STORED DATA Block Start
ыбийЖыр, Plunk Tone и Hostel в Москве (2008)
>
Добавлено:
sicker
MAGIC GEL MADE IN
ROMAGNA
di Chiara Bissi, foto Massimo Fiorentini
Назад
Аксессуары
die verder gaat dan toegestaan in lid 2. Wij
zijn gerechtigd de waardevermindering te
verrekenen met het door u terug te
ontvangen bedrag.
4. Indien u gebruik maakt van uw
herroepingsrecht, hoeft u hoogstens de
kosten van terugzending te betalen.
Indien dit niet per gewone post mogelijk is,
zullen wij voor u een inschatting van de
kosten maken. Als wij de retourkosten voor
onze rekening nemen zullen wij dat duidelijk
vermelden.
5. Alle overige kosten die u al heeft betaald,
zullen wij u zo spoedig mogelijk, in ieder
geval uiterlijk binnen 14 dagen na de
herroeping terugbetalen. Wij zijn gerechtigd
STORED DATA Block End
YOUR GOAL: Exactly as written, copy the lines from the one containing "kosten van terugzending te betalen." to the end of the entries, both ends included.

OUTPUT FOR THIS EXERCISE:
kosten van terugzending te betalen.
Indien dit niet per gewone post mogelijk is,
zullen wij voor u een inschatting van de
kosten maken. Als wij de retourkosten voor
onze rekening nemen zullen wij dat duidelijk
vermelden.
5. Alle overige kosten die u al heeft betaald,
zullen wij u zo spoedig mogelijk, in ieder
geval uiterlijk binnen 14 dagen na de
herroeping terugbetalen. Wij zijn gerechtigd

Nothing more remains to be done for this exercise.